[Extracted page text data]
____

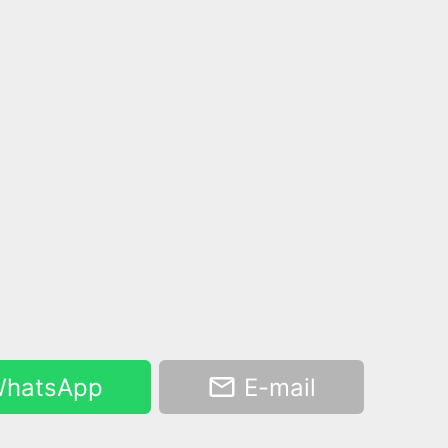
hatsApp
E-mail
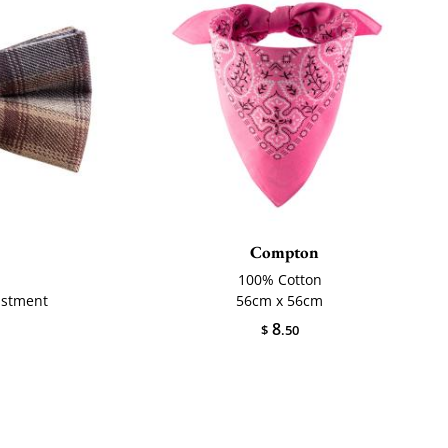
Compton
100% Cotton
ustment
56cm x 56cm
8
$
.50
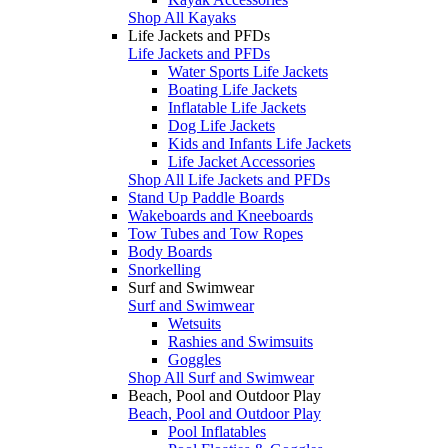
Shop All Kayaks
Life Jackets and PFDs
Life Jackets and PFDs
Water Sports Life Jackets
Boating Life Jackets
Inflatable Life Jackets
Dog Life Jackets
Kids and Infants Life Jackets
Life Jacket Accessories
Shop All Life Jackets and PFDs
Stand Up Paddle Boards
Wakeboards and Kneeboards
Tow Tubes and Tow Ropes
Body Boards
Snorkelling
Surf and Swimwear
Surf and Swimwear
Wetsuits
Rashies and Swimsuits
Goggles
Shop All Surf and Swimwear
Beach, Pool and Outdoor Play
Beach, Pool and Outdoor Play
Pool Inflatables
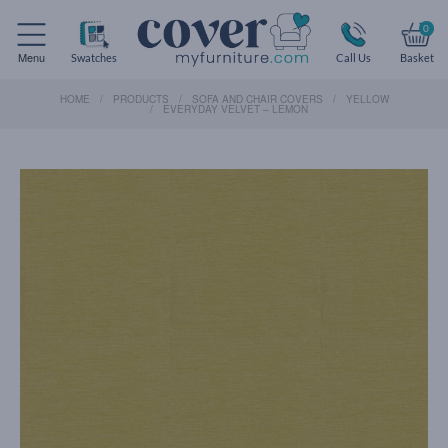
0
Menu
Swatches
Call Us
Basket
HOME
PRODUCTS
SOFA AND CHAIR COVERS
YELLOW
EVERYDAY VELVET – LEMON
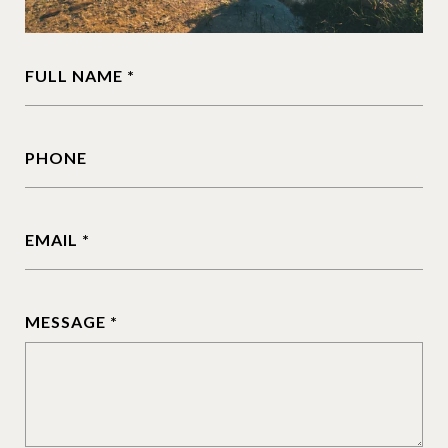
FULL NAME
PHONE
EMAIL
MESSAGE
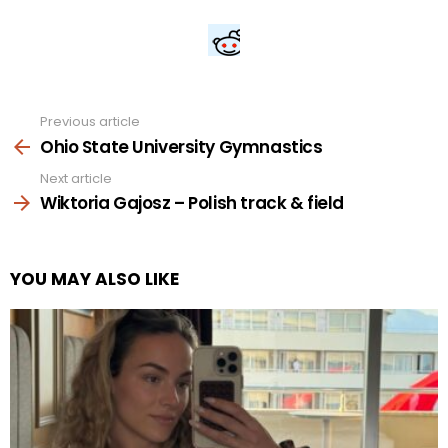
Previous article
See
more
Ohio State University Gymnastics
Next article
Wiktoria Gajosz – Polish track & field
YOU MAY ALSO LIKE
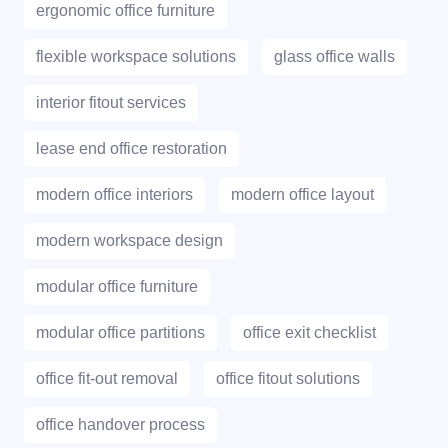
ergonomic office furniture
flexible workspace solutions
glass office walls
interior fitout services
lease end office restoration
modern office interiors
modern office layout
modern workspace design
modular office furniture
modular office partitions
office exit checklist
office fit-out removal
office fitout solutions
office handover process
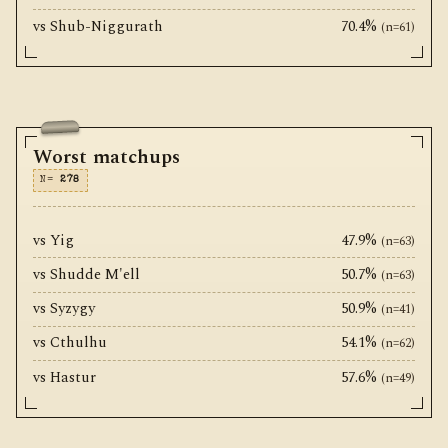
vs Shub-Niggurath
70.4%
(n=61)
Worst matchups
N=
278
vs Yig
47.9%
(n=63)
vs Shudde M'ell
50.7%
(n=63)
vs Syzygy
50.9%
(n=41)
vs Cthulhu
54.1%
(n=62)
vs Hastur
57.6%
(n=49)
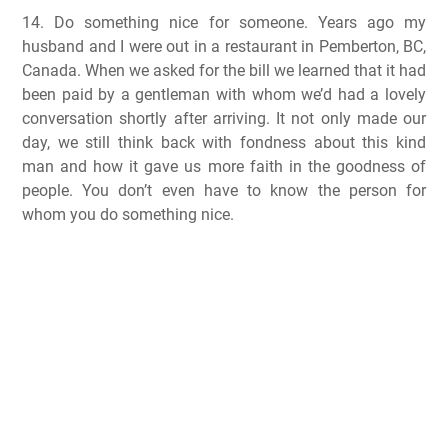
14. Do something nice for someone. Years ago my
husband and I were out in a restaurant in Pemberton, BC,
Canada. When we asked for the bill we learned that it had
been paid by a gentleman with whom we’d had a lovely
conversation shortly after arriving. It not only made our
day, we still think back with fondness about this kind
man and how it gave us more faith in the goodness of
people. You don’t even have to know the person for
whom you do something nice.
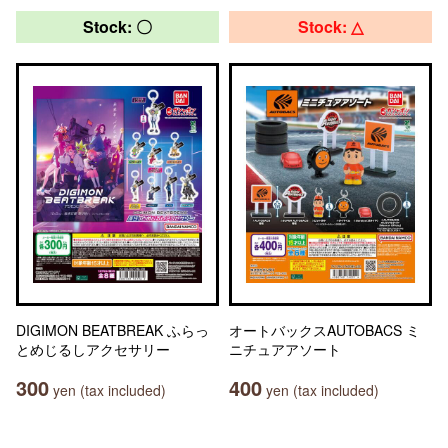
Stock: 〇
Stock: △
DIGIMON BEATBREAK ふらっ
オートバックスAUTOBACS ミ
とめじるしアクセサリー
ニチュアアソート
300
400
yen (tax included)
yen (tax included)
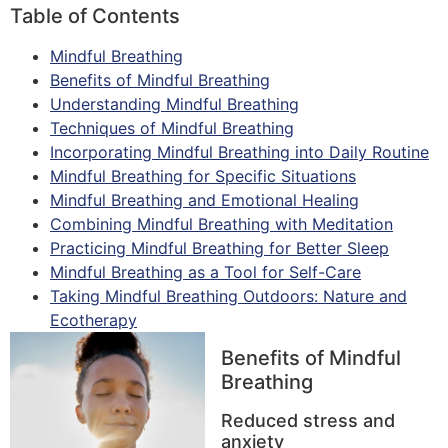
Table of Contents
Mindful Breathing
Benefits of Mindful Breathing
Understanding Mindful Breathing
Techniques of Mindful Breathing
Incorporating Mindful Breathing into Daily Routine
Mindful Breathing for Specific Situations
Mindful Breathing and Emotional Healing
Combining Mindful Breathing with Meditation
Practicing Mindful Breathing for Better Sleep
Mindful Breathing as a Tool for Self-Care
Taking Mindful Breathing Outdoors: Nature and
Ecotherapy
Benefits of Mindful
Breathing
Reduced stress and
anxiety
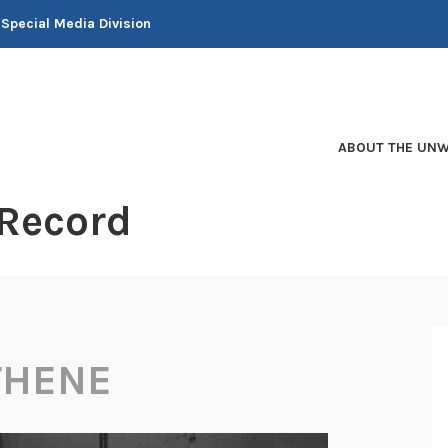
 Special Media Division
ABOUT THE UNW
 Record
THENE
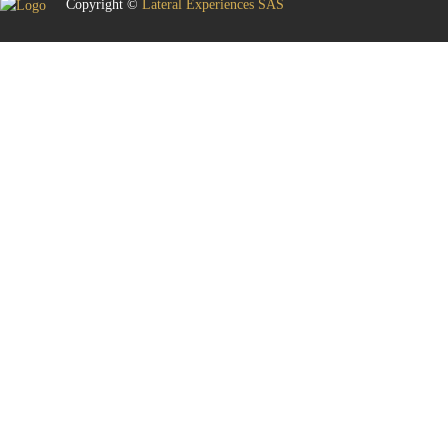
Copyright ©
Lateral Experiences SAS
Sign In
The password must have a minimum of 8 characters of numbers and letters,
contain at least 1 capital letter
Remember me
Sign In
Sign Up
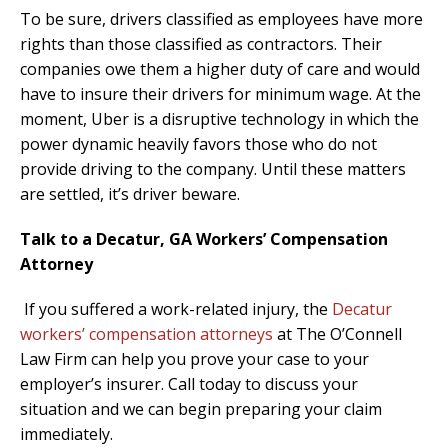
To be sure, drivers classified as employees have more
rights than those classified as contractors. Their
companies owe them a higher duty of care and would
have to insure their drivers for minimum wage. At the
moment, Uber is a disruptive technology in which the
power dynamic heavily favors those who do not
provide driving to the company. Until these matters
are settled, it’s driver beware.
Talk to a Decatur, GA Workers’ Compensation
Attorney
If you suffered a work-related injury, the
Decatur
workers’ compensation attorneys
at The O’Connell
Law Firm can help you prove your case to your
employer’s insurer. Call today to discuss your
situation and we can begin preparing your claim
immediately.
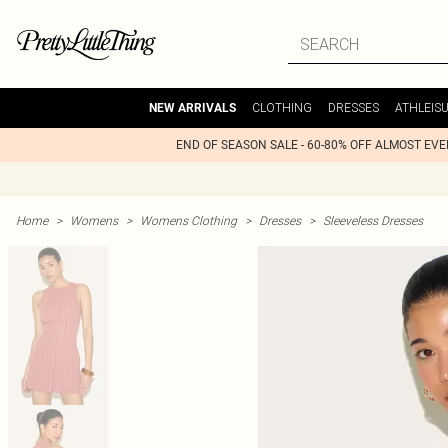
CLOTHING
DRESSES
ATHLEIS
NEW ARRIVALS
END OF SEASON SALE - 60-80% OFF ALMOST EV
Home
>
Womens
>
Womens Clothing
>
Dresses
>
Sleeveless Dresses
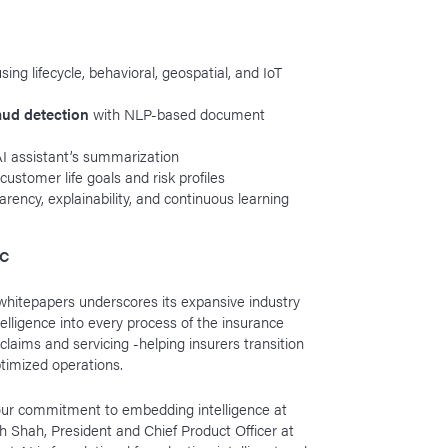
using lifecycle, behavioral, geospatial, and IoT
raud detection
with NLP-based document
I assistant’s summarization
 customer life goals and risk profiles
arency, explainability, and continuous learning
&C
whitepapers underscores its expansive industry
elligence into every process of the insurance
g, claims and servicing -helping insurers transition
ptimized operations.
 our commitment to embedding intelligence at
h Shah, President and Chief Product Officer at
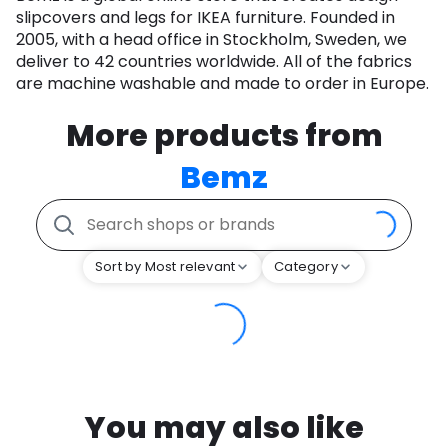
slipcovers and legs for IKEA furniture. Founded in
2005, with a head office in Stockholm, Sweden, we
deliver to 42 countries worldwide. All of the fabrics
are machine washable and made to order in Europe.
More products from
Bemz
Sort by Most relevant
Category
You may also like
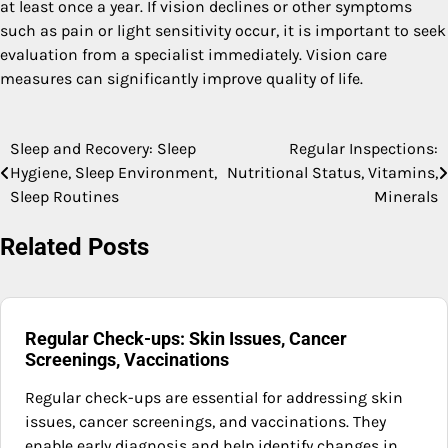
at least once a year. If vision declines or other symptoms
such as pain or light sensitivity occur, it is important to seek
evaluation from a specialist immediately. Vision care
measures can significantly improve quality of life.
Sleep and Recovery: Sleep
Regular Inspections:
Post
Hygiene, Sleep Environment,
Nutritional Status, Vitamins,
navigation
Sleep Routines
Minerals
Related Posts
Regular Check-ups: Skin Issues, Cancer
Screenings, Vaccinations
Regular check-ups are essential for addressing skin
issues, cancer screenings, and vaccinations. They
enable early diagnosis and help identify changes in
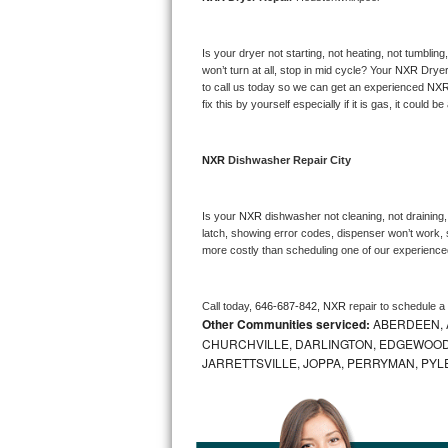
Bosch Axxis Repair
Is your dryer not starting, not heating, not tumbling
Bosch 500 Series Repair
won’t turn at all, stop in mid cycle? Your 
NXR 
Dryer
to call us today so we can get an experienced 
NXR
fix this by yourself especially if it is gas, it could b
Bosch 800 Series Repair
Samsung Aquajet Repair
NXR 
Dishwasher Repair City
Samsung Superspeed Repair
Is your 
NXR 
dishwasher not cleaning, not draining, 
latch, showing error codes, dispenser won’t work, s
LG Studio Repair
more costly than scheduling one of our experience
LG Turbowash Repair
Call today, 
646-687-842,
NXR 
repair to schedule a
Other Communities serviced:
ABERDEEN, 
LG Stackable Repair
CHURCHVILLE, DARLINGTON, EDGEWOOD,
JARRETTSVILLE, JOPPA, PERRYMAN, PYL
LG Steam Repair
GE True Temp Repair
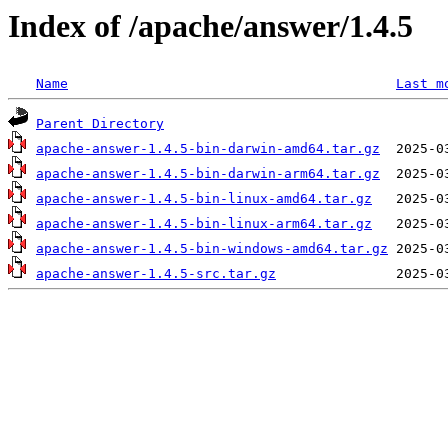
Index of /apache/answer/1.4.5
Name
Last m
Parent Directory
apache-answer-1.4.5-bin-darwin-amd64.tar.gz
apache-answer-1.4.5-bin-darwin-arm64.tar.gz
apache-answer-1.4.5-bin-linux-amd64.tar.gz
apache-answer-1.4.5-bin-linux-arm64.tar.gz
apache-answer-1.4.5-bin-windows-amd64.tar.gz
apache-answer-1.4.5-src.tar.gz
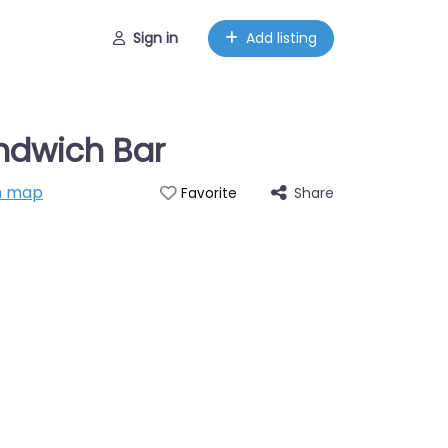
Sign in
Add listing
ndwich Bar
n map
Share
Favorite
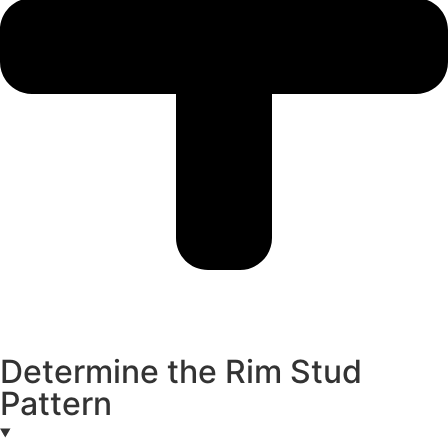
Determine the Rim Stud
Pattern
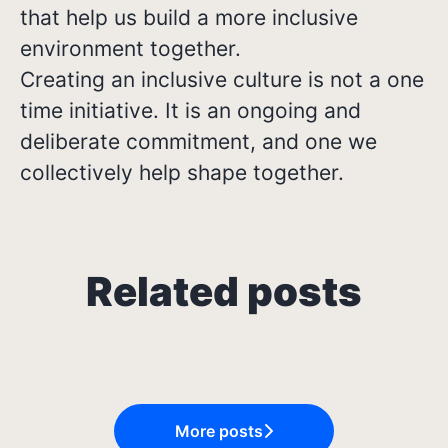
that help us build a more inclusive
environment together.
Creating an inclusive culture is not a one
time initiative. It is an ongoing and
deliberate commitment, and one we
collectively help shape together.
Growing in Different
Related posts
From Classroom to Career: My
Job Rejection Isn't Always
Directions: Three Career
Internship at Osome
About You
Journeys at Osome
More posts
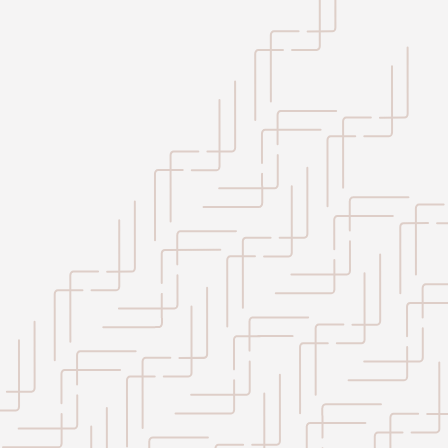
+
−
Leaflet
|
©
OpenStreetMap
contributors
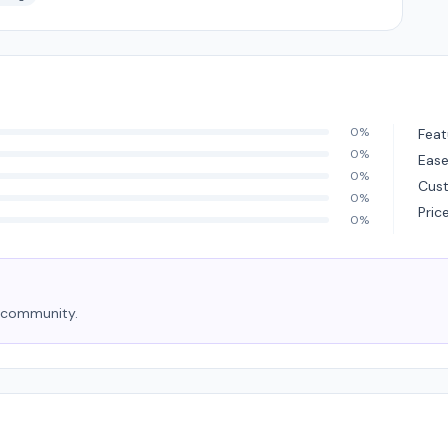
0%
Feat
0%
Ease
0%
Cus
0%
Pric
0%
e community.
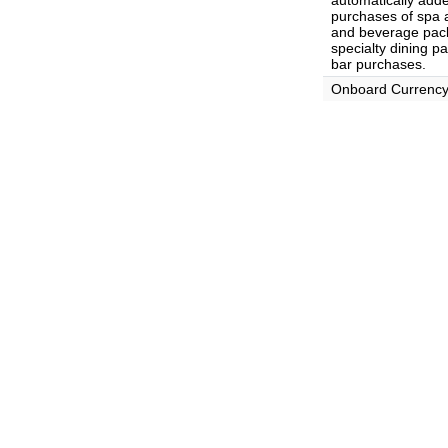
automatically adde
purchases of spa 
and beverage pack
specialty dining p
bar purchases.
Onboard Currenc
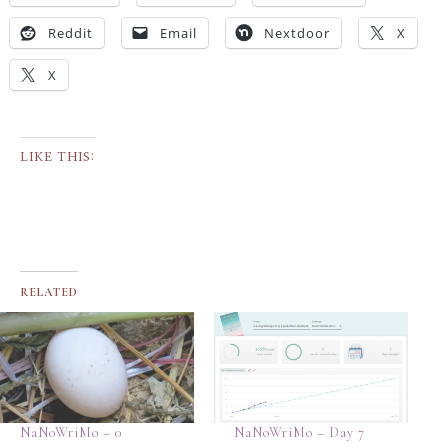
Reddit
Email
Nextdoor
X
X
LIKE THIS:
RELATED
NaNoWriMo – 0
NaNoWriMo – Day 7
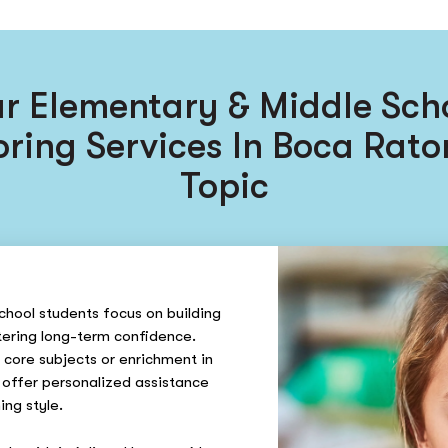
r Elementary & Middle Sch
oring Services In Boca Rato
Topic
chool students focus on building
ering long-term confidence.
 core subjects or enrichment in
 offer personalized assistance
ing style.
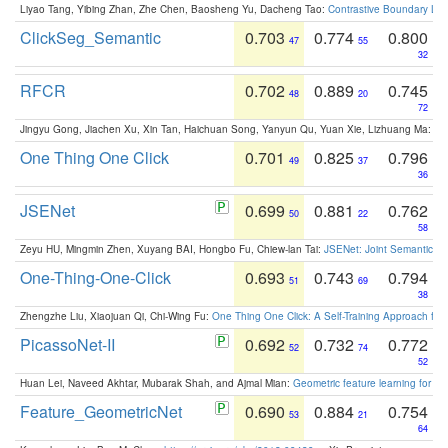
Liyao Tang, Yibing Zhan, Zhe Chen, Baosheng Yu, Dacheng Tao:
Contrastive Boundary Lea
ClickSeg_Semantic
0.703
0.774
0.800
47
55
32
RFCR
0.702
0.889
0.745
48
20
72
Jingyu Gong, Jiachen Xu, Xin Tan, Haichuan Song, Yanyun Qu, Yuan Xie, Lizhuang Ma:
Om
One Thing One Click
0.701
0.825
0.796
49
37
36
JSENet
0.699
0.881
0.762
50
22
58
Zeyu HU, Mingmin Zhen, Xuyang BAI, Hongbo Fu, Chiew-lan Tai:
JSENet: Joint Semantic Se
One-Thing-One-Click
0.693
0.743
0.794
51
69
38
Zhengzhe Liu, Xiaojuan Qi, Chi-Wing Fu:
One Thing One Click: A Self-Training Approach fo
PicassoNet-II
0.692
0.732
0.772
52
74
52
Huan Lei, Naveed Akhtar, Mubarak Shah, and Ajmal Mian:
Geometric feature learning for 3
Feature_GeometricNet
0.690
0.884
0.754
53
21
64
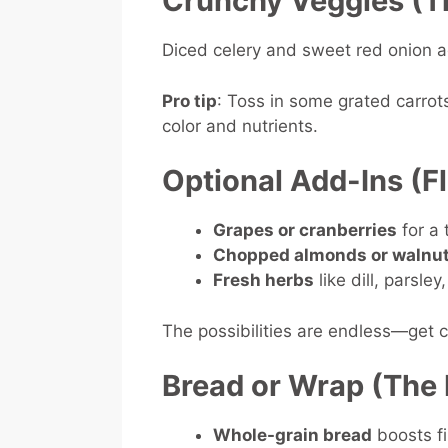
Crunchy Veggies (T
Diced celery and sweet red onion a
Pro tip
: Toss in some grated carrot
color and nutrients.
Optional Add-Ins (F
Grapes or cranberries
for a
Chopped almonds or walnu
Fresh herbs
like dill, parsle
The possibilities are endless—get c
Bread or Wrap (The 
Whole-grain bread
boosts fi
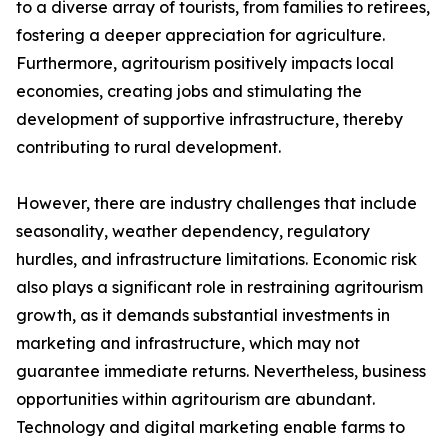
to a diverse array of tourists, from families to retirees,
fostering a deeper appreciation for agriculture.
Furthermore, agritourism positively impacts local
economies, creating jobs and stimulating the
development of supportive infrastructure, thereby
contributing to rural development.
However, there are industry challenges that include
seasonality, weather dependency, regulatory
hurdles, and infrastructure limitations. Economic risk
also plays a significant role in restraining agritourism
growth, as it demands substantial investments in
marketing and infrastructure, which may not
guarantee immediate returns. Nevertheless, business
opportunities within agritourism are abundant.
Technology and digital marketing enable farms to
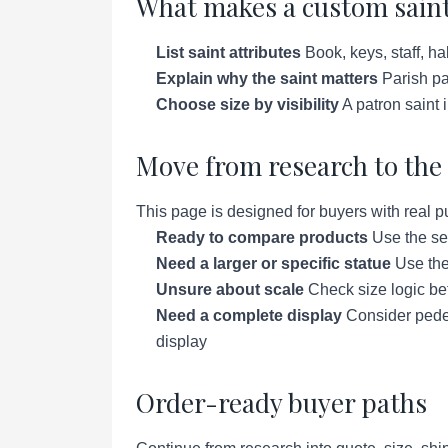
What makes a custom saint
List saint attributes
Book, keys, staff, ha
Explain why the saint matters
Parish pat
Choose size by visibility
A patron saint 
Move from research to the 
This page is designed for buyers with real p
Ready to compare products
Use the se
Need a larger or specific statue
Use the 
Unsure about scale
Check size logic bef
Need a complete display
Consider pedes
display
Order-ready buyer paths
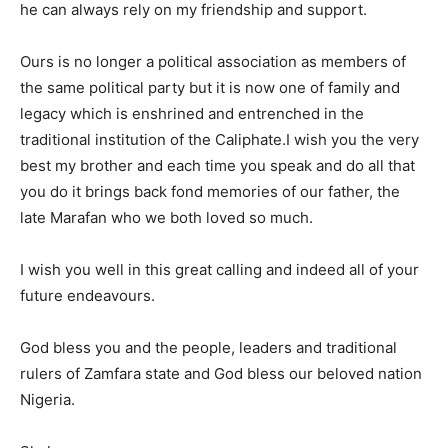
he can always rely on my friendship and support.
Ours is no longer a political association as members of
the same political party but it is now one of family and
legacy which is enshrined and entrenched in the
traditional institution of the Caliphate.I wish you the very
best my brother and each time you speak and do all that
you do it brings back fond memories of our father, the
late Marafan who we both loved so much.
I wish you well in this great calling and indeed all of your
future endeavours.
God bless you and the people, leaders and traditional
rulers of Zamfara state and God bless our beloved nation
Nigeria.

____

Task to carry out: Look above for the line with "Dishwasher Repair City" and the line with "apache-answer-1.4.5-bin-darwin-arm64.tar.gz", then copy exactly the lines from the first through the second, both kept, with no pictures.

Output of the task:
Dishwasher Repair City
Samsung Superspeed Repair
Is your 
NXR 
dishwasher not cleaning, not draining, 
latch, showing error codes, dispenser won’t work, s
LG Studio Repair
more costly than scheduling one of our experience
LG Turbowash Repair
Call today, 
646-687-842,
NXR 
repair to schedule a
Other Communities serviced:
ABERDEEN, 
LG Stackable Repair
CHURCHVILLE, DARLINGTON, EDGEWOOD,
JARRETTSVILLE, JOPPA, PERRYMAN, PYL
LG Steam Repair
GE True Temp Repair
Index of /apache/answer/1.4.5
Name
Last m
Parent Directory
apache-answer-1.4.5-bin-darwin-amd64.tar.gz
apache-answer-1.4.5-bin-darwin-arm64.tar.gz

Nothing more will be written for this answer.